3. Data Insight Analysis

  • Click "Insights" on the right side of the BI interface;
  • The system uses AI to automatically analyze data trends, anomalies, and possible causes;
  • Helps users quickly discover key business issues and supports business decision-making.

My Analysis & Analysis Center

Analysis Publishing and Sharing

After completing analysis adjustments, analyses can be published and shared.

1. Analysis Publishing

  • Supports publishing analyses to:
    • My Analysis (personal visibility);
    • Analysis Center (organization-wide sharing);
  • Supports setting and selecting analysis categories during publishing.

2. Analysis Sharing

  • Supports settings for:
    • Whether to enable password protection;
    • Access permissions (view only);
    • Expiration time limits;
  • Can quickly share with others via links.

3. Analysis Management

  • In "My Analysis", users can edit, rename, share, download, or delete published analyses;
  • The "Analysis Center" provides a global summary of analyses, supporting category viewing and favorites.

Summary

Through the streamlined path of "Data Sources → Data Assets → Business Domain → Intelligent BI → Analysis", the Data module provides users with a complete, efficient, and intelligent data analysis and visualization solution. Users can start by connecting multiple types of data sources, selectively synchronize metadata, master table structures and field information through the Data Assets module, and leverage the Business Domain to build complex business logic models, bridging semantic relationships between data.

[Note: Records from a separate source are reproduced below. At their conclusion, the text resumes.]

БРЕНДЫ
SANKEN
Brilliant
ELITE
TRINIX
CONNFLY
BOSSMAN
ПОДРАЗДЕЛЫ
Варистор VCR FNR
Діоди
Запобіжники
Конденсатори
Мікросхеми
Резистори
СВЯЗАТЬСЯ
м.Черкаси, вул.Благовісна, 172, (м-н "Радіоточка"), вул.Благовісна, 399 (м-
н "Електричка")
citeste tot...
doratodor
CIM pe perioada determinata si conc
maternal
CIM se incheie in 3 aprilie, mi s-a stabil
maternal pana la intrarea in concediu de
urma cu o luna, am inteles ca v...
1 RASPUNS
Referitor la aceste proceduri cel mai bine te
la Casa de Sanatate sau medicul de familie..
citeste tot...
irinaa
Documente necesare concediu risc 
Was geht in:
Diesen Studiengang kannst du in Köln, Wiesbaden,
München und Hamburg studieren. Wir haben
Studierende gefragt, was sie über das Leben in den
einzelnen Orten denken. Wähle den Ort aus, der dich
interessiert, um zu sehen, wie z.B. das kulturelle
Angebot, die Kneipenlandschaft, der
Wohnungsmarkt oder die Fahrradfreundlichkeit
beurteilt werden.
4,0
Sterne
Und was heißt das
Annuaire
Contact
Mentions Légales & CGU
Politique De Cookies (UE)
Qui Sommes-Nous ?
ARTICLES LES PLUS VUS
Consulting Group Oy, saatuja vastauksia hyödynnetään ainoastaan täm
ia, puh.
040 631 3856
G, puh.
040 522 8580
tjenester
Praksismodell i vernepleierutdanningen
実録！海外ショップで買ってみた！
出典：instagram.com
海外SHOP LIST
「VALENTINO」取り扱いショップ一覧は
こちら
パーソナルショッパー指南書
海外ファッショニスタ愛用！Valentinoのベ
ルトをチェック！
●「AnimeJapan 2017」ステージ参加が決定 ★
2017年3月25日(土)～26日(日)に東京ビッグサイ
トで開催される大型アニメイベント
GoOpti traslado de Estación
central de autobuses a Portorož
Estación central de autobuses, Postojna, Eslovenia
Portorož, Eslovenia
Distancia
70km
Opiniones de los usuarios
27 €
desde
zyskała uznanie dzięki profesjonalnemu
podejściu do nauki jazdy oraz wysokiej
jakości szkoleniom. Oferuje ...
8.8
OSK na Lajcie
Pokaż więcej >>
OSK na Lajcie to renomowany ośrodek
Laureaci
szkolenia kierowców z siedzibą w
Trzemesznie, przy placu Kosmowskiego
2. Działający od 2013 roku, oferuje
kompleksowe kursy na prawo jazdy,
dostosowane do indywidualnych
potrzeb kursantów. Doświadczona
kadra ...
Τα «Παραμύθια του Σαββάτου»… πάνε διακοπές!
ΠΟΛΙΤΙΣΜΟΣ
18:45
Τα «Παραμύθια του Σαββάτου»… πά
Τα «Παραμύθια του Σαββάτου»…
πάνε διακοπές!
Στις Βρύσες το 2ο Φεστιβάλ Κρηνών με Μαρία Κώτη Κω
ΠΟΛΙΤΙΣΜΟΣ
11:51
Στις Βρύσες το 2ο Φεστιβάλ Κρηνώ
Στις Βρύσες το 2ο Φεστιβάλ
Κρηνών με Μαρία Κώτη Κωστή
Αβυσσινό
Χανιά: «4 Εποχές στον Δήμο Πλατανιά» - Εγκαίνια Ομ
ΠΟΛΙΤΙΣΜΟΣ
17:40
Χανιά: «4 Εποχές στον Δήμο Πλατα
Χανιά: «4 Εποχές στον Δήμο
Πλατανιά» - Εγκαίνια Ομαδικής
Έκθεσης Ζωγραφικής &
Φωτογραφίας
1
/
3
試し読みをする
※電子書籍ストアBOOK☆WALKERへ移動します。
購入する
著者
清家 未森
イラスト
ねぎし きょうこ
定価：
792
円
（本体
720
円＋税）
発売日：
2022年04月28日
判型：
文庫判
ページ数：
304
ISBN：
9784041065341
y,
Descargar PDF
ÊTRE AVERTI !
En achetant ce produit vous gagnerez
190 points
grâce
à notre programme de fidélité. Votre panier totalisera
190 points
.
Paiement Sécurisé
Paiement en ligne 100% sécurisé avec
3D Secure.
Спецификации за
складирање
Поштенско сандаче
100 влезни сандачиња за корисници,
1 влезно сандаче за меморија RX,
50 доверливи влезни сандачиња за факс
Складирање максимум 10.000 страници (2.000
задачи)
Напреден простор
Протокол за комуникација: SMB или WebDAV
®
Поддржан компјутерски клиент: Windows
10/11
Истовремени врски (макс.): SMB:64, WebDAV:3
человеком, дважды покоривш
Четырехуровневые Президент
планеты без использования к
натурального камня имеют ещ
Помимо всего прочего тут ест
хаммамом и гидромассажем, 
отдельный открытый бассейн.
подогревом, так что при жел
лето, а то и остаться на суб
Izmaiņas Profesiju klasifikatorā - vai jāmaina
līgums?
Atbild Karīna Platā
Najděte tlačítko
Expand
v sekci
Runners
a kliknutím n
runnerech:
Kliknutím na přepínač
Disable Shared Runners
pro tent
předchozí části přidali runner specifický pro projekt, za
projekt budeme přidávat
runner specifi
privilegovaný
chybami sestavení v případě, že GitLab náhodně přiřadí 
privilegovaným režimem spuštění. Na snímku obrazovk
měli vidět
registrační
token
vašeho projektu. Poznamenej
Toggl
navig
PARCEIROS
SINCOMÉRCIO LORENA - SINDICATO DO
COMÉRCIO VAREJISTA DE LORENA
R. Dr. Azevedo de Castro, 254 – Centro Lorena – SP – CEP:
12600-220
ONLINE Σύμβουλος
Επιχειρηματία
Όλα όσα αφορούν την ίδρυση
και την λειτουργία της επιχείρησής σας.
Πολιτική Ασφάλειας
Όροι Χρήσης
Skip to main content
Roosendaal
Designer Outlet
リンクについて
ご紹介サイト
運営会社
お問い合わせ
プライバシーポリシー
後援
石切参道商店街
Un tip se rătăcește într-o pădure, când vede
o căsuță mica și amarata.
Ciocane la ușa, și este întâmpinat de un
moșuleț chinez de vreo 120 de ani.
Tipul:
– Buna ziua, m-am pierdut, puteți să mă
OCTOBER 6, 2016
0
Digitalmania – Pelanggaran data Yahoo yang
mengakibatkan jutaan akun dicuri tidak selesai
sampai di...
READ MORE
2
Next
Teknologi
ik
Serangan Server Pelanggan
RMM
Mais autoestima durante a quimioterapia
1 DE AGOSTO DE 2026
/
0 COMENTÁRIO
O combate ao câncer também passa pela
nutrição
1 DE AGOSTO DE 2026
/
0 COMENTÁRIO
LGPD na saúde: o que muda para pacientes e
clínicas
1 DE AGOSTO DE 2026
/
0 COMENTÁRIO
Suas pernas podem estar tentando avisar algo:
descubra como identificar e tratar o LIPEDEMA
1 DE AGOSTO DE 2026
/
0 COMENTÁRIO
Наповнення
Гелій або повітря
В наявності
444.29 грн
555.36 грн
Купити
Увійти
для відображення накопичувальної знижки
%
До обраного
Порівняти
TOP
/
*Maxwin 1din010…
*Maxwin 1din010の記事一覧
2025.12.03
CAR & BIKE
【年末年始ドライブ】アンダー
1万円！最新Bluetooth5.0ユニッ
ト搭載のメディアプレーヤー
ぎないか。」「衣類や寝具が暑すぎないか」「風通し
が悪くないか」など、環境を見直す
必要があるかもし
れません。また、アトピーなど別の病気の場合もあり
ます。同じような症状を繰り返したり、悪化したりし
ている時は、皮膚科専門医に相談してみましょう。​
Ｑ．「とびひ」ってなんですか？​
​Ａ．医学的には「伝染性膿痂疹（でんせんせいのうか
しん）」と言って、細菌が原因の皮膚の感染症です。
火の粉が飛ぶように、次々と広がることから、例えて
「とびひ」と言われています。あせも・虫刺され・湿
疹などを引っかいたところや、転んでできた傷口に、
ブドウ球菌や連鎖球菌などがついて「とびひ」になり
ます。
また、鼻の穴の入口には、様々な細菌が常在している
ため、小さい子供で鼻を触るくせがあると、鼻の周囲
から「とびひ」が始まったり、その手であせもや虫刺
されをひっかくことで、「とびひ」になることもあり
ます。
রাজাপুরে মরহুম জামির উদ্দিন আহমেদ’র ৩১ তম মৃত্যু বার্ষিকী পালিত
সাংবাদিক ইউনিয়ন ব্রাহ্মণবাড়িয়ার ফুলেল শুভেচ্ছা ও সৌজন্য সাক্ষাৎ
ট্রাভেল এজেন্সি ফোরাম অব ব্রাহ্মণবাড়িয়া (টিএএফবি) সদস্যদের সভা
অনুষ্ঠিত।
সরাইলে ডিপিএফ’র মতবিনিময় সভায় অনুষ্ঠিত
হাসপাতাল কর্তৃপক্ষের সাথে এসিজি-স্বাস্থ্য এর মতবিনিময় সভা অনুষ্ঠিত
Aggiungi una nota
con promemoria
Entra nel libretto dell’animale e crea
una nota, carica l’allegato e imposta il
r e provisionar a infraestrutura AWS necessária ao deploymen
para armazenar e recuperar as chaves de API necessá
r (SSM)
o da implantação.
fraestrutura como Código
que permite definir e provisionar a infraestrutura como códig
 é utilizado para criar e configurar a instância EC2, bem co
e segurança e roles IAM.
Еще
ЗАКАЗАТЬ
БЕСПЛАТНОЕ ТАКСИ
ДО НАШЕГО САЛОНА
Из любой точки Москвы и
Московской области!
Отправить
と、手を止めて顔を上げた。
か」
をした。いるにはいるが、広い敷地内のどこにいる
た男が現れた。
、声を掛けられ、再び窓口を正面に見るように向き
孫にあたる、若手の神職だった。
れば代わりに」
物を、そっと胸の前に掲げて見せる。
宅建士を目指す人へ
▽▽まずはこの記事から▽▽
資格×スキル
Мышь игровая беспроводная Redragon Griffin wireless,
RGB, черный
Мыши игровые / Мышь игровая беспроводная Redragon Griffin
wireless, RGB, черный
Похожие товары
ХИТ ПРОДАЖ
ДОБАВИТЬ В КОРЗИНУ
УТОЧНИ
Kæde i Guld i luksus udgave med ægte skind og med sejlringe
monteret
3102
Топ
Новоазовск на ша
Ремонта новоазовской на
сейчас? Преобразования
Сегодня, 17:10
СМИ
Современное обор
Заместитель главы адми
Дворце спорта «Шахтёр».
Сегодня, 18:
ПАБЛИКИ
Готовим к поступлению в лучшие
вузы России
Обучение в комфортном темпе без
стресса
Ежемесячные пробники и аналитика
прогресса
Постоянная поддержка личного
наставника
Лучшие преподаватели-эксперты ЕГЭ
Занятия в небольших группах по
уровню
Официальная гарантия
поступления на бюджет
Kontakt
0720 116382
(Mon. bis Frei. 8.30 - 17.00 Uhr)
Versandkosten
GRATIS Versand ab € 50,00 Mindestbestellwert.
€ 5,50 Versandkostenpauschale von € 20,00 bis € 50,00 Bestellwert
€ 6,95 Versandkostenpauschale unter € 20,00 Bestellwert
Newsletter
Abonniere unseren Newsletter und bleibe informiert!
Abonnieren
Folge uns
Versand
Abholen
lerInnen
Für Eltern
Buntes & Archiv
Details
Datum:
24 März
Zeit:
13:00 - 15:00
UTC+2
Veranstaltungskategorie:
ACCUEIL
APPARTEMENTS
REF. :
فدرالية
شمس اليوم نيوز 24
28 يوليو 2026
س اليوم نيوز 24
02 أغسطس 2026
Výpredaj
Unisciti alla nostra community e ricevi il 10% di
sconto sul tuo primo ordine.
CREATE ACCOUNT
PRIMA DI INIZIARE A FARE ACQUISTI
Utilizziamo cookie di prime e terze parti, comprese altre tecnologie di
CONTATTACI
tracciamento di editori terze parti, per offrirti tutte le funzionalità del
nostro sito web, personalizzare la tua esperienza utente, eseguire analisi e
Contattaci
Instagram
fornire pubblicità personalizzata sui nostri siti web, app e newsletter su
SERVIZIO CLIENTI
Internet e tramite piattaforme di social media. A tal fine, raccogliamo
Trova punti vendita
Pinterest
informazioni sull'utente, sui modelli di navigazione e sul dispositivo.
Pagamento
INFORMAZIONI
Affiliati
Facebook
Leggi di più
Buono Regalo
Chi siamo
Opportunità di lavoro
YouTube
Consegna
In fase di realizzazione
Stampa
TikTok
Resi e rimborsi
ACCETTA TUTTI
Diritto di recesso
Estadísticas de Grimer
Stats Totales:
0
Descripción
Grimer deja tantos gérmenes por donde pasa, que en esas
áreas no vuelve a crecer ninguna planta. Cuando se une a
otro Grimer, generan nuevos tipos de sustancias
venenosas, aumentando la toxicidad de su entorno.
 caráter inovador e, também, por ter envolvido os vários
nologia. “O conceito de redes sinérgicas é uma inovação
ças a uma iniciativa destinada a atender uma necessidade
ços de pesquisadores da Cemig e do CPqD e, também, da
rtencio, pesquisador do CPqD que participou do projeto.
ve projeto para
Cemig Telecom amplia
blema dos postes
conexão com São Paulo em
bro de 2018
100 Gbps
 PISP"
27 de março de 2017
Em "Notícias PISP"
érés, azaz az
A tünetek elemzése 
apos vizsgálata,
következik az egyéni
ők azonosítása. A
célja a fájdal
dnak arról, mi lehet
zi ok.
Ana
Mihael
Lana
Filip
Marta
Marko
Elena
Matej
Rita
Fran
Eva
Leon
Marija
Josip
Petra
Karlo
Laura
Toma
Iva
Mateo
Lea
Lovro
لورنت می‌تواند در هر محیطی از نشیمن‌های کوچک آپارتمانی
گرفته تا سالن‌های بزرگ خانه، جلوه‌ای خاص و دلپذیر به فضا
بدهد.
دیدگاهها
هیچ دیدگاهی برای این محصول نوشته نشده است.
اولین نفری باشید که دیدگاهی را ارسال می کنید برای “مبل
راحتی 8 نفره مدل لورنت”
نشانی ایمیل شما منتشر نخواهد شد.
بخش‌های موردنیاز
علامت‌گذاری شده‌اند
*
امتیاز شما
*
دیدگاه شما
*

In the Intelligent BI module, the system significantly lowers the analysis threshold through natural language recognition, intelligent chart generation, and AI insight analysis, enabling even non-technical business users to quickly get started. Ultimately, users can publish, manage, and share generated charts as analyses, supporting internal organizational knowledge sharing and external output.

Throughout the process, the system consistently embodies the design philosophy of "low-code, high intelligence, strong integration", balancing ease of use for business users with extensibility for professional users, truly achieving a full-link closed loop from data access, modeling, analysis, insight to decision support, effectively accelerating enterprises' transformation and upgrading into data-driven organizations.